Flamencos, parihuanas, avestruces, suris (avestruces andinos) e incluso pavos reales, son víctimas de los cazadores. Las plumas de estos animales son usadas en la elaboración de atuendos para diversas danzas, como es el caso de los tobas; o como ornamentos en los sombreros de la danza de los morenos, los Suri Sicuri (danza del altiplano), o del cóndor en la danza de la diablada. Se ha establecido que lo costoso del traje de los tobas son las plumas, ya sea en el turbante, puñeras y tobilleras, que están hechas con plumas de parihuana. Cada turbante necesita de 20 plumas de esta ave y una tobillera o puñera se confecciona con 10 plumas haciendo que el costo de cada traje supere los 1.000 bolivianos.
“Pongámonos a pensar cuántas parihuanas o avestruces se necesitan para mil bailarines, a esto tenemos que añadirle el uso de plumas en la danza de los morenos, cuyo valor económico es de 50 bolivianos por cada pluma, y la cantidad de danzarines sobrepasa los 5.000, más otras danzas que también hacen uso de partes de animales, estamos frente a una elevada utilización de plumas de estas aves. Además del costo económico que implica, está el costo de la vida de muchas aves y otros animales de nuestra fauna, poniendo en riesgo la extinción a muchas especies”, sostuvo Mercado.
Reveló la existencia de criaderos clandestinos de aves, para la exportación de plumas.
Indicó que esta acción no sólo abarca a las aves sino también a otros animales, como los tigrillos, cóndores, búhos y quirquinchos (armadillos).

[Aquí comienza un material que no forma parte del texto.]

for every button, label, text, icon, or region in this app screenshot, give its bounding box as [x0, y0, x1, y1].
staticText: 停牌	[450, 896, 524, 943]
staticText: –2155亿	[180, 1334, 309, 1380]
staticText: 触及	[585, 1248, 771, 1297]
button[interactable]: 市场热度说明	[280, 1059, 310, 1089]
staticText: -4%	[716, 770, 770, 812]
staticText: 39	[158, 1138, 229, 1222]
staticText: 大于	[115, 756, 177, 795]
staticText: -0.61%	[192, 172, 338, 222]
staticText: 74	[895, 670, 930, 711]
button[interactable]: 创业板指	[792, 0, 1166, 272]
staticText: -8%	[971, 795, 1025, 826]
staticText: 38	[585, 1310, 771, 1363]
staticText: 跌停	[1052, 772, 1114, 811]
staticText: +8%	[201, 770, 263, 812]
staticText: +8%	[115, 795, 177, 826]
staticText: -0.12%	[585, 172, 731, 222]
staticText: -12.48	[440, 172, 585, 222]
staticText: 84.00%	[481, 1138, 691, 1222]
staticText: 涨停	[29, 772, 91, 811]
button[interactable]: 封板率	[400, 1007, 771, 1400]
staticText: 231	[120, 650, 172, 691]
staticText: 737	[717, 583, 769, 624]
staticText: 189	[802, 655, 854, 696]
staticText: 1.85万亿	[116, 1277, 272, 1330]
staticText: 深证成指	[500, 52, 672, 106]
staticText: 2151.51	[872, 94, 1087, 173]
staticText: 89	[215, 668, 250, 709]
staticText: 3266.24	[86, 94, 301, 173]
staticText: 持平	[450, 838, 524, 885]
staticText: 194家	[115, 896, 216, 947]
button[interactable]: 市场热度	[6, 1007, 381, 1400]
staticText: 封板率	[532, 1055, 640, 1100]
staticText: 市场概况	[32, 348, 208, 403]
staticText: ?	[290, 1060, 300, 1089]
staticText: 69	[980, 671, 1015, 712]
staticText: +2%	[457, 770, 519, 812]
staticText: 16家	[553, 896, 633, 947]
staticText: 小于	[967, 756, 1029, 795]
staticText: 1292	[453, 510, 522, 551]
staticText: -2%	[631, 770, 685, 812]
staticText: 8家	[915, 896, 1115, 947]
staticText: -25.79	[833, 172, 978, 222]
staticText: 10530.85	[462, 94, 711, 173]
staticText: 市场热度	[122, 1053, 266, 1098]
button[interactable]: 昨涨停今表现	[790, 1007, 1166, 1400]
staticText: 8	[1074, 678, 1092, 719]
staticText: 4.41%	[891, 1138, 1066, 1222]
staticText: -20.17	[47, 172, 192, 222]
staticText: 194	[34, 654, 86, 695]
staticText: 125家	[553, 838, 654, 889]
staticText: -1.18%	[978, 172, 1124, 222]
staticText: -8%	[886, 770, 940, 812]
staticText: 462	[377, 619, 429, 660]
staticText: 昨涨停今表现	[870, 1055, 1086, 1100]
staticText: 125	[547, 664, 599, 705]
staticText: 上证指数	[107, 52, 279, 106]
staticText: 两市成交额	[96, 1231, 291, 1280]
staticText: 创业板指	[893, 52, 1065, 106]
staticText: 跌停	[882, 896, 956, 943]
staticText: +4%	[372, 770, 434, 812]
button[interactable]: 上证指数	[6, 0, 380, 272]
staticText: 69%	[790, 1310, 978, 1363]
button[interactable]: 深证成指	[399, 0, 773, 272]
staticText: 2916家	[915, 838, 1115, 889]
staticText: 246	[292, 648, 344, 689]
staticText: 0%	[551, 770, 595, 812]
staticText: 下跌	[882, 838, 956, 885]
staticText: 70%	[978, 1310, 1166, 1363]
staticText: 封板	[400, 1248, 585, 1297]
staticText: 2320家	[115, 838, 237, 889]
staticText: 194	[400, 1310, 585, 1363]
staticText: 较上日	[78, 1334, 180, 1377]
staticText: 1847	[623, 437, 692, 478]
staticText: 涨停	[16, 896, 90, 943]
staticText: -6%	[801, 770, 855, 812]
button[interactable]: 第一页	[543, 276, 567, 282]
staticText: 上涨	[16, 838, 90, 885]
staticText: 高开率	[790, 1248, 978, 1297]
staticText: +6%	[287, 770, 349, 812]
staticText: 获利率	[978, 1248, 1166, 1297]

Mercado afirmó que en el caso del cóndor, que es considerado como símbolo de nuestro país, se ha establecido que muchos fueron utilizados, incluso recién muertos, con el único fin de elaborar un disfraz de cóndor para la danza de la diablada, o como ornamento de máscaras.
Con relación al quirquincho, el proceso es más cruel y degradante puesto que se somete al animal a un vaciado total de sus órganos, para la fabricación de instrumentos denominados “matracas”.

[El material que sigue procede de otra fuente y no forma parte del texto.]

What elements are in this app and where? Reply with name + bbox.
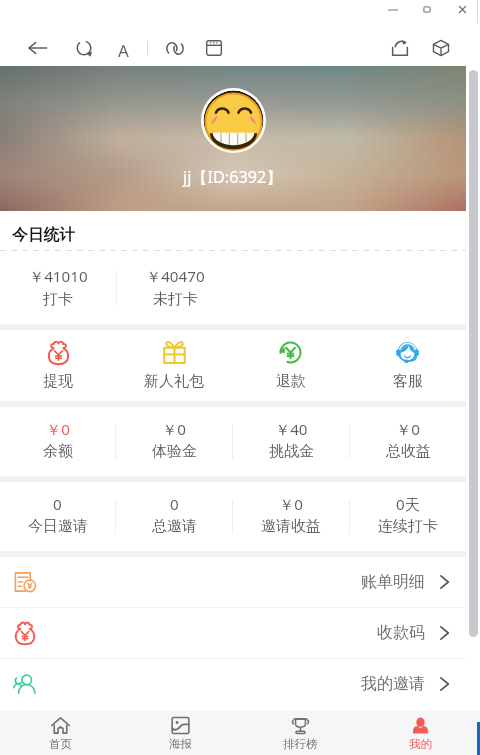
- staticText: 连续打卡: [378, 517, 438, 536]
- staticText: 今日邀请: [28, 517, 88, 536]
- staticText: 提现: [43, 372, 73, 391]
- button[interactable]: 客服: [349, 330, 466, 401]
- staticText: ￥0: [162, 419, 186, 440]
- button[interactable]: 收款码: [0, 608, 466, 658]
- staticText: 邀请收益: [261, 517, 321, 536]
- staticText: ￥40470: [146, 266, 205, 287]
- staticText: 我的: [409, 737, 432, 751]
- button[interactable]: Minimize: [380, 3, 406, 16]
- button[interactable]: More: [433, 40, 449, 56]
- staticText: ￥0: [46, 419, 70, 440]
- button[interactable]: ￥0: [0, 407, 115, 476]
- staticText: 总收益: [386, 442, 431, 461]
- staticText: 客服: [393, 372, 423, 391]
- button[interactable]: 账单明细: [0, 557, 466, 607]
- staticText: 挑战金: [269, 442, 314, 461]
- staticText: 0: [53, 494, 62, 515]
- staticText: 体验金: [152, 442, 197, 461]
- button[interactable]: 提现: [0, 330, 116, 401]
- staticText: ￥0: [279, 494, 303, 515]
- button[interactable]: 退款: [232, 330, 349, 401]
- staticText: 账单明细: [361, 572, 425, 592]
- button[interactable]: Back: [28, 40, 47, 56]
- staticText: 未打卡: [153, 290, 198, 309]
- button[interactable]: 我的: [360, 711, 480, 755]
- button[interactable]: 0: [116, 482, 232, 551]
- button[interactable]: Link: [166, 42, 184, 55]
- staticText: 今日统计: [12, 225, 75, 245]
- staticText: 0天: [396, 494, 420, 515]
- button[interactable]: ￥41010: [0, 251, 116, 324]
- staticText: ￥40: [275, 419, 308, 440]
- staticText: ￥41010: [29, 266, 88, 287]
- staticText: 收款码: [377, 623, 425, 643]
- staticText: ￥0: [396, 419, 420, 440]
- button[interactable]: 0: [0, 482, 115, 551]
- staticText: 首页: [49, 737, 72, 751]
- staticText: 0: [170, 494, 179, 515]
- button[interactable]: ￥0: [233, 482, 349, 551]
- button[interactable]: 我的邀请: [0, 659, 466, 709]
- button[interactable]: ￥0: [350, 407, 466, 476]
- staticText: 余额: [43, 442, 73, 461]
- button[interactable]: 排行榜: [240, 711, 360, 755]
- staticText: 打卡: [43, 290, 73, 309]
- button[interactable]: ￥40470: [117, 251, 233, 324]
- button[interactable]: Font size: [111, 39, 135, 59]
- staticText: 排行榜: [283, 737, 318, 751]
- button[interactable]: 0天: [350, 482, 466, 551]
- staticText: 海报: [169, 737, 192, 751]
- staticText: 我的邀请: [361, 674, 425, 694]
- staticText: 总邀请: [152, 517, 197, 536]
- staticText: jj【ID:6392】: [183, 166, 283, 188]
- staticText: 退款: [276, 372, 306, 391]
- button[interactable]: Refresh: [76, 40, 92, 56]
- button[interactable]: Windows: [206, 40, 222, 56]
- button[interactable]: Close: [452, 3, 472, 16]
- button[interactable]: 海报: [120, 711, 240, 755]
- button[interactable]: 新人礼包: [116, 330, 232, 401]
- staticText: 新人礼包: [144, 372, 204, 391]
- button[interactable]: Maximize: [417, 3, 437, 16]
- button[interactable]: ￥0: [116, 407, 232, 476]
- button[interactable]: 首页: [0, 711, 120, 755]
- button[interactable]: ￥40: [233, 407, 349, 476]
- button[interactable]: Share: [392, 40, 408, 56]
- staticText: A: [118, 39, 129, 59]
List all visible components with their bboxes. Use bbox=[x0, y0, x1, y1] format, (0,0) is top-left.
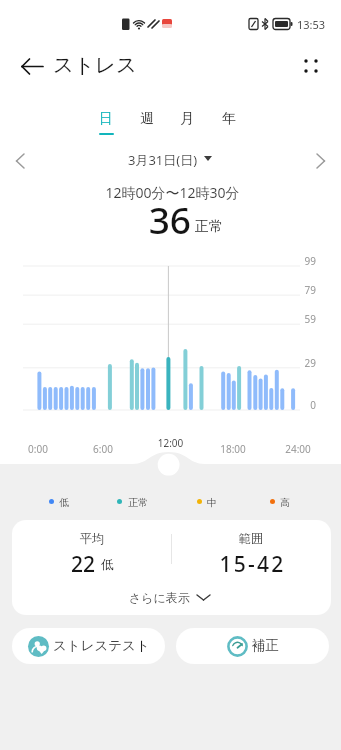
button[interactable]: さらに表示 bbox=[129, 587, 213, 607]
staticText: 正常 bbox=[128, 496, 148, 509]
staticText: 15-42 bbox=[200, 550, 305, 576]
button[interactable]: Previous day bbox=[6, 147, 34, 175]
button[interactable]: Back bbox=[13, 48, 50, 85]
staticText: 高 bbox=[280, 496, 290, 509]
button[interactable]: 3月31日(日) bbox=[120, 148, 215, 169]
staticText: 低 bbox=[59, 496, 69, 509]
staticText: 29 bbox=[296, 356, 316, 368]
staticText: 59 bbox=[296, 312, 316, 324]
staticText: 0 bbox=[296, 398, 316, 410]
staticText: 低 bbox=[101, 557, 114, 573]
staticText: 日 bbox=[99, 110, 113, 128]
button[interactable]: 週 bbox=[129, 107, 165, 139]
staticText: 79 bbox=[296, 283, 316, 295]
staticText: 36 bbox=[120, 194, 191, 234]
staticText: 年 bbox=[222, 110, 236, 128]
staticText: 0:00 bbox=[18, 442, 58, 456]
staticText: 6:00 bbox=[83, 442, 123, 456]
staticText: 補正 bbox=[252, 637, 279, 654]
staticText: さらに表示 bbox=[129, 590, 190, 605]
button[interactable]: ストレステスト bbox=[12, 628, 165, 664]
staticText: 13:53 bbox=[297, 17, 326, 32]
staticText: 24:00 bbox=[278, 442, 318, 456]
staticText: 正常 bbox=[195, 218, 223, 236]
staticText: 99 bbox=[296, 254, 316, 266]
staticText: 月 bbox=[180, 110, 194, 128]
staticText: 範囲 bbox=[211, 531, 291, 547]
staticText: 18:00 bbox=[213, 442, 253, 456]
button[interactable]: 日 bbox=[88, 107, 124, 139]
staticText: 週 bbox=[140, 110, 154, 128]
button[interactable]: 年 bbox=[211, 107, 247, 139]
staticText: 22 bbox=[23, 550, 95, 576]
staticText: 12時00分〜12時30分 bbox=[2, 183, 341, 750]
staticText: ストレス bbox=[53, 52, 137, 78]
staticText: 3月31日(日) bbox=[128, 151, 198, 169]
button[interactable]: 補正 bbox=[176, 628, 329, 664]
staticText: 平均 bbox=[52, 531, 132, 547]
staticText: 中 bbox=[207, 496, 217, 509]
staticText: ストレステスト bbox=[53, 637, 150, 654]
button[interactable]: 月 bbox=[169, 107, 205, 139]
button[interactable]: More options bbox=[294, 49, 328, 83]
staticText: 12:00 bbox=[148, 436, 193, 450]
button[interactable]: Next day bbox=[307, 147, 335, 175]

Todo los años, la caza indiscriminada está destinada a confeccionar las matracas que los bailarines usan en el Carnaval. Se conoce que actualmente quedan sólo unos 5.000 quirquinchos en toda la parte Norte de Oruro, lo que es un signo de extinción.
ALTERNATIVAS
Ante esta problemática Soprama Bolivia (Sociedad Protectora de Animales y Medioambiente), ha propuesto el proyecto alternativo ecológico y sintético, por el que se reemplazarían las plumas y los animales silvestres de los trajes para los eventos folklóricos, por materiales sintéticos.

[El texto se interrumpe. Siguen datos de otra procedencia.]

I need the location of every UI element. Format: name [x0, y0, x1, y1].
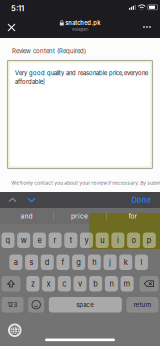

Este proyecto está basado en la elaboración de la pluma ecológica, cuyo bordado, realizado con lentejuelas de colores en tela, se asemejan a las plumas del avestruz o pavo real, con la ventaja de que el diseño y los colores se aplican en el mismo traje.
“Soprama Bolivia está dedicada a la presentación de alternativas y proyectos que constituyan una solución a esta problemática para conseguir un folklore ecológico”, manifestó la activista de Soprama.
Reiteró que el folklore ecológico implica una alternativa de defensa del medioambiente, ya que se sustituyen las matracas y las plumas por alternativas generadoras de empleo. Una muestra son las ingeniosas matracas con las que bailan los folkloristas del Gran Poder, o los diminutos camiones, computadoras y barriles, que son usados como matracas para acompañar el compás de las morenadas.